• Description of the task: All records below are to be duplicated exactly, with every picture excluded.

(Stored items from a collection)

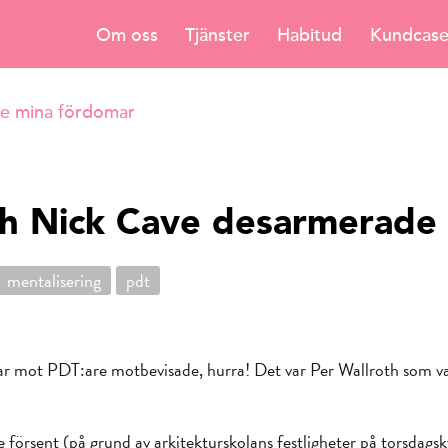
Om oss
Tjänster
Habitud
Kundcas
de mina fördomar
ch Nick Cave desarmerade
mentalisering
pdt
mar mot PDT:are motbevisade, hurra! Det var Per Wallroth som va
försent (på grund av arkitekturskolans festligheter på torsdagsk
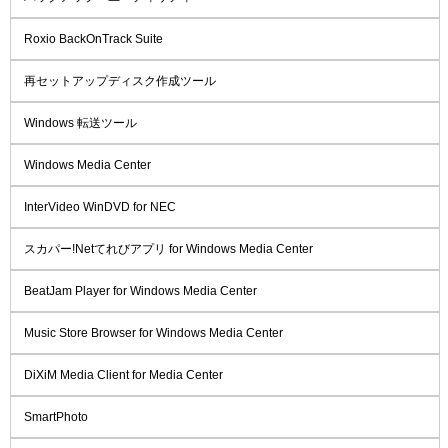
Roxio BackOnTrack Suite
再セットアップディスク作成ツール
Windows 転送ツール
Windows Media Center
InterVideo WinDVD for NEC
スカパー!Netてれびアプリ for Windows Media Center
BeatJam Player for Windows Media Center
Music Store Browser for Windows Media Center
DiXiM Media Client for Media Center
SmartPhoto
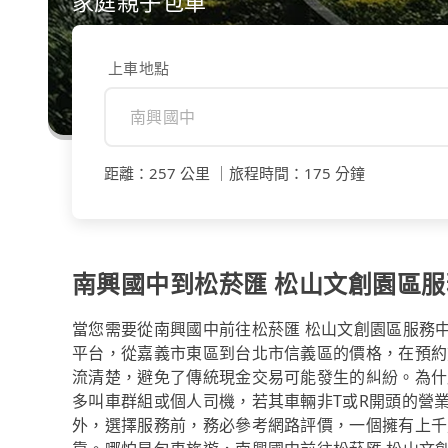
家庭親子包車
上車地點
距離
：
257 公里
｜
旅程時間
：
175 分鐘
南興國中到松菸匯 松山文創園區
當您需要從南興國中前往松菸匯 松山文創園區服務中心
平台，從嘉義市東區到台北市信義區的價格，在預約
流清楚，避免了傳統現金交易可能發生的糾紛。為什麼
多叫車群組或個人司機，若其車輛非T或R開頭的營
外，選擇服務前，務必參考網路評價，一個擁有上千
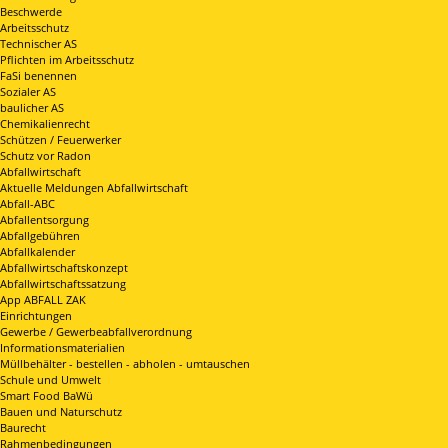
Beschwerde
Arbeitsschutz
Technischer AS
Pflichten im Arbeitsschutz
FaSi benennen
Sozialer AS
baulicher AS
Chemikalienrecht
Schützen / Feuerwerker
Schutz vor Radon
Abfallwirtschaft
Aktuelle Meldungen Abfallwirtschaft
Abfall-ABC
Abfallentsorgung
Abfallgebühren
Abfallkalender
Abfallwirtschaftskonzept
Abfallwirtschaftssatzung
App ABFALL ZAK
Einrichtungen
Gewerbe / Gewerbeabfallverordnung
Informationsmaterialien
Müllbehälter - bestellen - abholen - umtauschen
Schule und Umwelt
Smart Food BaWü
Bauen und Naturschutz
Baurecht
Rahmenbedingungen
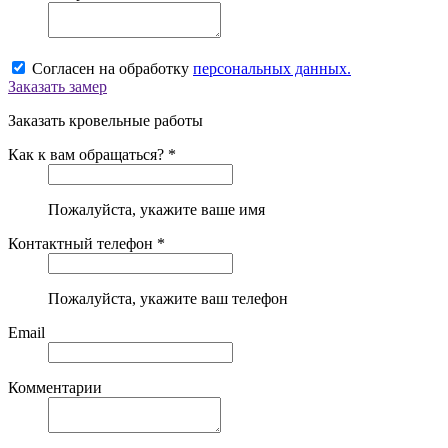
Согласен на обработку
персональных данных.
Заказать замер
Заказать кровельные работы
Как к вам обращаться? *
Пожалуйста, укажите ваше имя
Контактный телефон *
Пожалуйста, укажите ваш телефон
Email
Комментарии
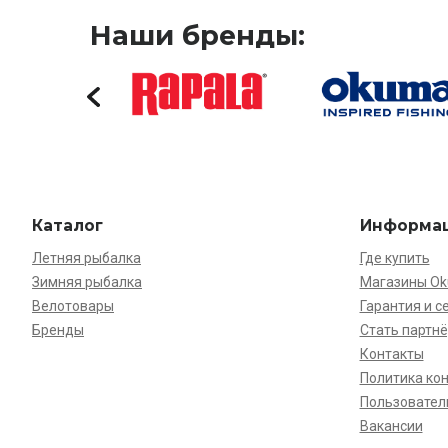
Наши бренды:
Каталог
Информа
Летняя рыбалка
Где купить
Зимняя рыбалка
Магазины O
Велотовары
Гарантия и с
Бренды
Стать партн
Контакты
Политика ко
Пользовател
Вакансии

• Answer section:
Om oss
Tjänster
Habitud
Kundcas
de mina fördomar
ch Nick Cave desarmerade
mentalisering
pdt
mar mot PDT:are motbevisade, hurra! Det var Per Wallroth som va
försent (på grund av arkitekturskolans festligheter på torsdagsk
Roxio BackOnTrack Suite
再セットアップディスク作成ツール
Windows 転送ツール
Windows Media Center
InterVideo WinDVD for NEC
スカパー!Netてれびアプリ for Windows Media Center
BeatJam Player for Windows Media Center
Music Store Browser for Windows Media Center
DiXiM Media Client for Media Center
SmartPhoto
家庭親子包車
上車地點
距離
：
257 公里
｜
旅程時間
：
175 分鐘
南興國中到松菸匯 松山文創園區
當您需要從南興國中前往松菸匯 松山文創園區服務中心
平台，從嘉義市東區到台北市信義區的價格，在預約
流清楚，避免了傳統現金交易可能發生的糾紛。為什麼
多叫車群組或個人司機，若其車輛非T或R開頭的營
外，選擇服務前，務必參考網路評價，一個擁有上千
Beschwerde
Arbeitsschutz
Technischer AS
Pflichten im Arbeitsschutz
FaSi benennen
Sozialer AS
baulicher AS
Chemikalienrecht
Schützen / Feuerwerker
Schutz vor Radon
Abfallwirtschaft
Aktuelle Meldungen Abfallwirtschaft
Abfall-ABC
Abfallentsorgung
Abfallgebühren
Abfallkalender
Abfallwirtschaftskonzept
Abfallwirtschaftssatzung
App ABFALL ZAK
Einrichtungen
Gewerbe / Gewerbeabfallverordnung
Informationsmaterialien
Müllbehälter - bestellen - abholen - umtauschen
Schule und Umwelt
Smart Food BaWü
Bauen und Naturschutz
Baurecht
Rahmenbedingungen
Согласен на обработку
персональных данных.
Заказать замер
Заказать кровельные работы
Как к вам обращаться? *
Пожалуйста, укажите ваше имя
Контактный телефон *
Пожалуйста, укажите ваш телефон
Email
Комментарии
Наши бренды:
Каталог
Информа
Летняя рыбалка
Где купить
Зимняя рыбалка
Магазины O
Велотовары
Гарантия и с
Бренды
Стать партн
Контакты
Политика ко
Пользовател
Вакансии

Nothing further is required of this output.